Saturday, March 13, 2010

Hoogsteen base-pair

The A·U (or A·T) Hoogsteen pair is a well-known base pair (bp), named after the scientist who discovered it. As shown in the Figure below (left), in the Hoogsteen bp scheme, adenine uses its N7 and N6 atoms (at the major groove edge) to form two H-bonds with the N3 and O4 atoms from uracil, respectively. Interestingly, if the uracil base ring is flipped around the N7(A)N3(U) H-bond by 180 degrees, N6(A) can also form an H-bond with O2(U), i.e., N6(A)O2(U): this pairing scheme is called the reverse Hoogsteen bp (right).

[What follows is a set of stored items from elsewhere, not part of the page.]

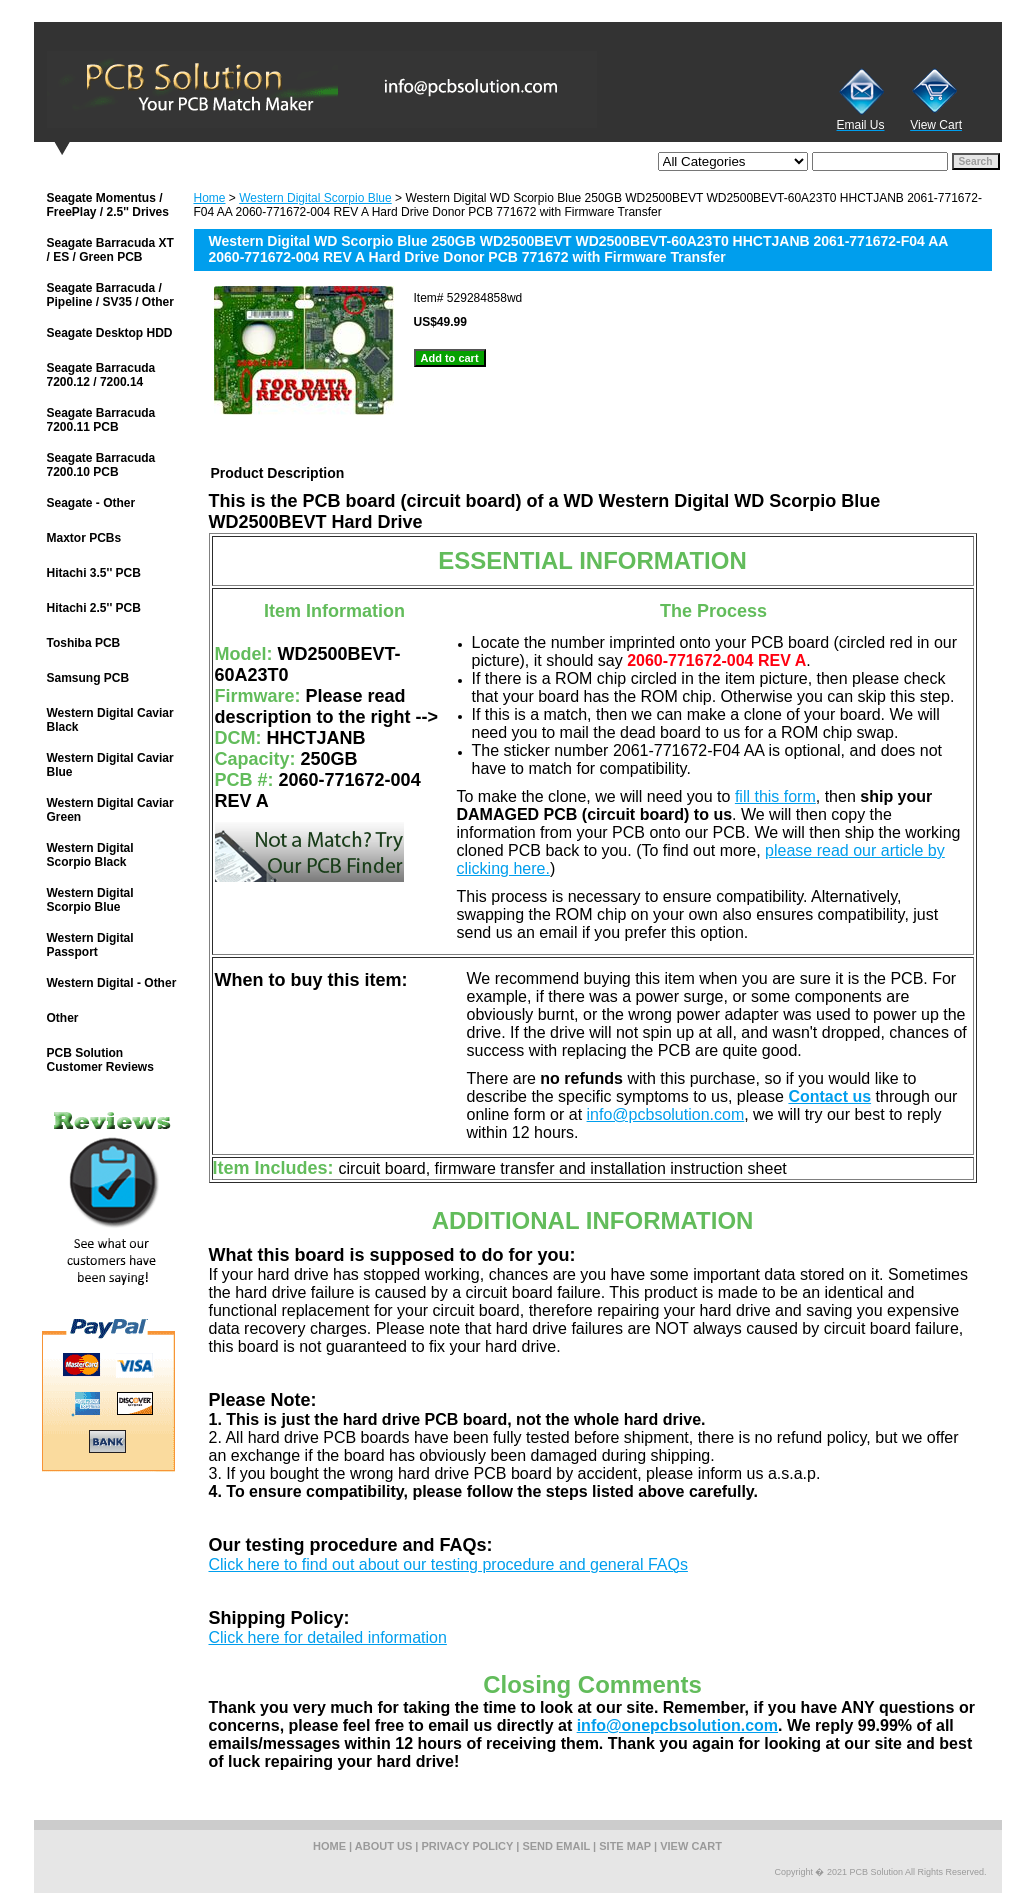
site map (625, 1846)
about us (383, 1846)
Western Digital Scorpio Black (90, 855)
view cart (691, 1846)
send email (556, 1846)
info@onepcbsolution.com (677, 1725)
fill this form (775, 796)
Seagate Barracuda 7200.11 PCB (101, 420)
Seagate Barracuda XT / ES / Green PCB (110, 250)
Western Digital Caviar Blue (110, 765)
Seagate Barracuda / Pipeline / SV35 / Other (110, 295)
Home (210, 198)
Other (63, 1018)
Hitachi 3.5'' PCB (94, 573)
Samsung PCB (88, 678)
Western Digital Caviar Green (110, 810)
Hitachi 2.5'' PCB (94, 608)
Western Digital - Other (112, 983)
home (329, 1846)
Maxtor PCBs (84, 538)
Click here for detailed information (328, 1637)
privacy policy (468, 1846)
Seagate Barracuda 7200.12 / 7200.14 (101, 375)
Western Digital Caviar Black (110, 720)
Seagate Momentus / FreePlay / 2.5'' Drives (108, 205)
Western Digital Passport (90, 945)
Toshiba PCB (84, 643)
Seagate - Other (91, 503)
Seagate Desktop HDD (110, 333)
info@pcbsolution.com (666, 1114)
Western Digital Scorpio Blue (315, 198)
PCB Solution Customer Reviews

I first came to know about the Hoogsteen bp from Saenger's book ("Principles of Nucleic Acid Structure"). Over the years, I have read many articles mentioning the Hoogsteen bp and touched this topic myself in the 2003 3DNA NAR publication. However, I have never read Hoogsteen's two original publications on this topic until recently:
  1. The two-page long preliminary report, titled "The structure of crystals containing a hydrogen-bonded complex of 1-methylthymine and 9-methyladenine", was published in Acta Cryst. (1959). 12, 822-3. The paper contained only a single reference to the Watson-Crick DNA structure paper, published in Nature in 1953. I found it very revealing to understand why Hoogsteen used the methyl-ed derivatives of thymine and adenine, and how the failed initial interpretation of the experimental "vector-density map" using the Watson-Crick A-T bp led to the discovery of the new base-pairing scheme:
    The fact that the first trial structure could not be refined led to a more critical scrutiny of the generalized projection and a greater emphasis on the significance of certain spurious peaks and on relatively large variations in the heights of peaks that were assumed to represent atoms. The correct structure was finally discovered by changing the positions of a few atoms in the 9-methyladenine portion of the asymmetric unit.
  2. The more extensive account of the Hoogsteen bp story, titled "The Crystal and Molecular Structure of a Hydrogen-Bonded Complex Between 1-Methylthymine and 9-Methyladenine", published in Acta Cryst. (1963) 16, 907-16.
I like these two papers, and more generally those focused-articles, where authors get directly to a point and addressed it thoroughly and clearly. Most publications nowadays are very ambitious, trying to solve "big problems": the papers are generally far more complicated and often have "reproducibility" problems.

As a side note, the term Hoogsteen "edge" appears quite frequently in today's publications of RNA structures: in the Leontis-Westhof bp classification scheme, the term simply means the major groove edge in what would be a Watson-Crick bp geometry.